Connah la miró unos momentos en silencio, luego extendió la mano para ayudarla a incorporarse.

–Quizá yo pueda hacer algo al respecto. Entremos un momento, Hester, y se lo explicaré.

Lo miró desconcertada.

–¿Conoce a alguien que necesite una niñera?

–No –repuso mientras subían por el jardín–. Pero conozco a alguien que la necesita a usted, Hester.

–No puede referirse a Lowri –indicó–. Ella ya no necesita una niñera.

Una vez en el salón, le tomó ambas manos.

–Sé que Lowri no necesita exactamente a una niñera. Pero sí desesperadamente a una mujer en su vida que pueda cuidarla. Y después de hablar con mi madre esta mañana, es evidente que ella ya no podrá cuidar de mi hija sin ayuda.

Sus miradas se cruzaron unos momentos.

–No tengo muy claro qué es lo que quiere.

–Usted misma me dijo, Hester, que Lowri querría una madrastra, y usted es la elección perfecta. Lowri la adora. Y a menos que me equivoque mucho, el sentimiento es recíproco.

Tragó saliva, tratando de controlar el vuelco que le había dado el corazón.

–Yo la adoro. Pero para convertirme en su madrastra…

–Estaría obligada a casarse conmigo –sonrió–. ¿Es tan imposible de imaginar?

–Sí –afirmó tras una pausa–. Creía que me estaba ofreciendo un trabajo.

–Le proponía matrimonio, pero es evidente que lo he estropeado –le apretó las manos.

–Debe querer mucho a Lowri.

–Sí. Pero usted también me importa. Aunque nos vimos por primera vez hace años, nos conocemos desde hace un tiempo relativamente corto, cuando el destino la incorporó a mi vida, pero la echaría mucho de menos si nos dejara ahora. Ya forma parte de nuestras vidas. Los dos la necesitamos, Hester.

Lo miró atribulada.

–Pero no puedo olvidar lo que dijo acerca de la madre de Lowri, Connah. Que jamás quería volver a sentir algo así por alguien.
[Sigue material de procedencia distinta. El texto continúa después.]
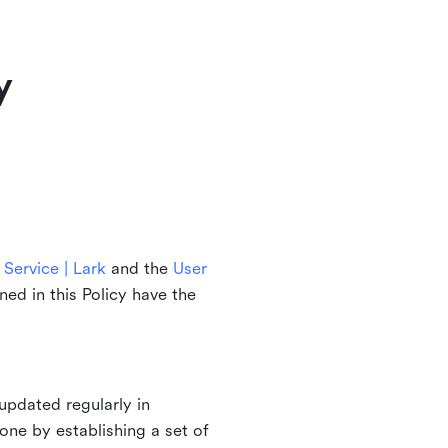
y
Service | Lark
and the
User
ined in this Policy have the
updated regularly in
one by establishing a set of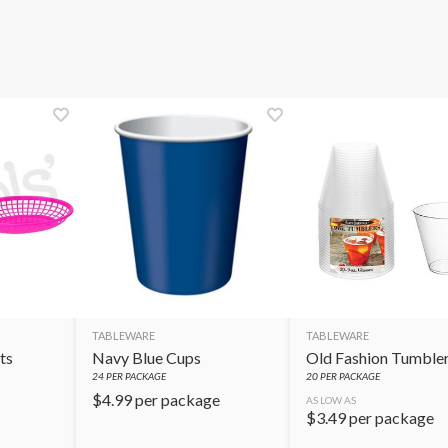
TABLEWARE
TABLEWARE
ts
Navy Blue Cups
Old Fashion Tumble
24
PER PACKAGE
20
PER PACKAGE
$
4.99
per package
AS LOW AS
$
3.49
per package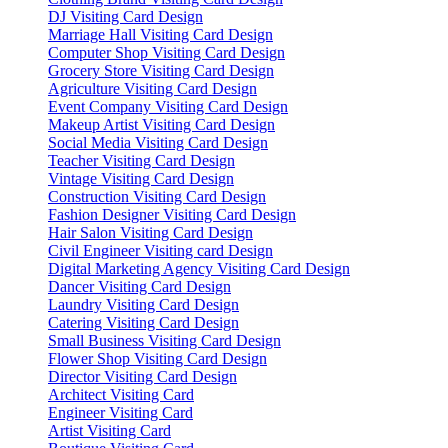
DJ Visiting Card Design
Marriage Hall Visiting Card Design
Computer Shop Visiting Card Design
Grocery Store Visiting Card Design
Agriculture Visiting Card Design
Event Company Visiting Card Design
Makeup Artist Visiting Card Design
Social Media Visiting Card Design
Teacher Visiting Card Design
Vintage Visiting Card Design
Construction Visiting Card Design
Fashion Designer Visiting Card Design
Hair Salon Visiting Card Design
Civil Engineer Visiting card Design
Digital Marketing Agency Visiting Card Design
Dancer Visiting Card Design
Laundry Visiting Card Design
Catering Visiting Card Design
Small Business Visiting Card Design
Flower Shop Visiting Card Design
Director Visiting Card Design
Architect Visiting Card
Engineer Visiting Card
Artist Visiting Card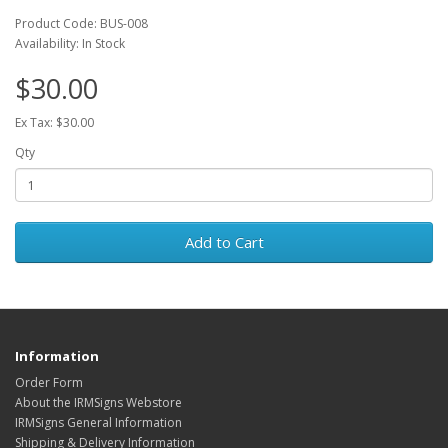
Product Code: BUS-008
Availability: In Stock
$30.00
Ex Tax: $30.00
Qty
Add to Cart
Information
Order Form
About the IRMSigns Webstore
IRMSigns General Information
Shipping & Delivery Information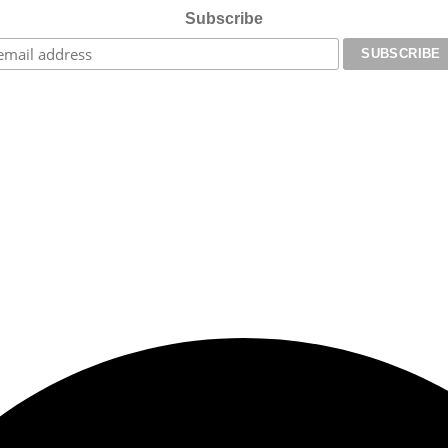
Subscribe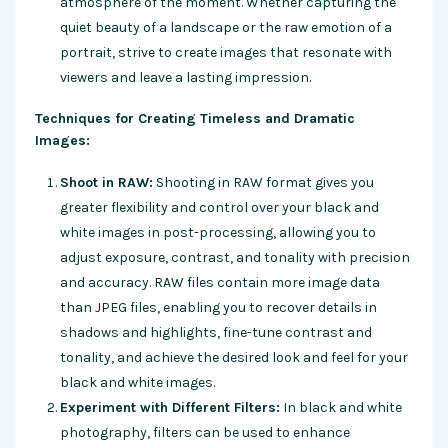
atmosphere of the moment. Whether capturing the
quiet beauty of a landscape or the raw emotion of a
portrait, strive to create images that resonate with
viewers and leave a lasting impression.
Techniques for Creating Timeless and Dramatic
Images:
Shoot in RAW:
Shooting in RAW format gives you
greater flexibility and control over your black and
white images in post-processing, allowing you to
adjust exposure, contrast, and tonality with precision
and accuracy. RAW files contain more image data
than JPEG files, enabling you to recover details in
shadows and highlights, fine-tune contrast and
tonality, and achieve the desired look and feel for your
black and white images.
Experiment with Different Filters:
In black and white
photography, filters can be used to enhance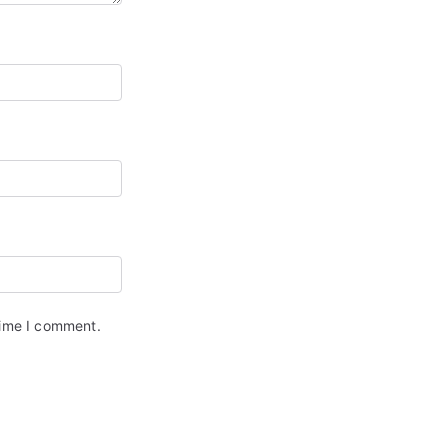
time I comment.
Ningún matrimonio tendría muchas esperanzas de éxito en esos términos.

–Cuando las vacaciones hayan terminado y Lowri haya regresado al colegio, le contaré todo sobre su madre –prometió–. Pero por el momento, mientras disponemos de este inesperado interludio de paz e intimidad, quiero que piense en mi proposición.

¡Como si pudiera llegar a pensar en otra cosa!

–Parece una solución factible al problema de las vacaciones de verano, Connah –señaló–. Cuando me case, espero que sea algo permanente, no una especie de transacción comercial que se pueda cancelar si no funciona.

Los ojos oscuros se endurecieron.

–¿Es lo que cree que le propongo?

–Es como suena –esbozó una sonrisa débil–. Después de todo, debo de ser una romántica. A pesar de lo mucho que quiero a Lowri, no puedo casarme con usted con el único fin de proporcionarle a la madrastra que anhela.

–Como debe ser patente, Hester, no sólo anhela una madrastra. La quiere a usted –de pronto sus ojos se encendieron–. Y, para que no le quepa ninguna duda, yo también.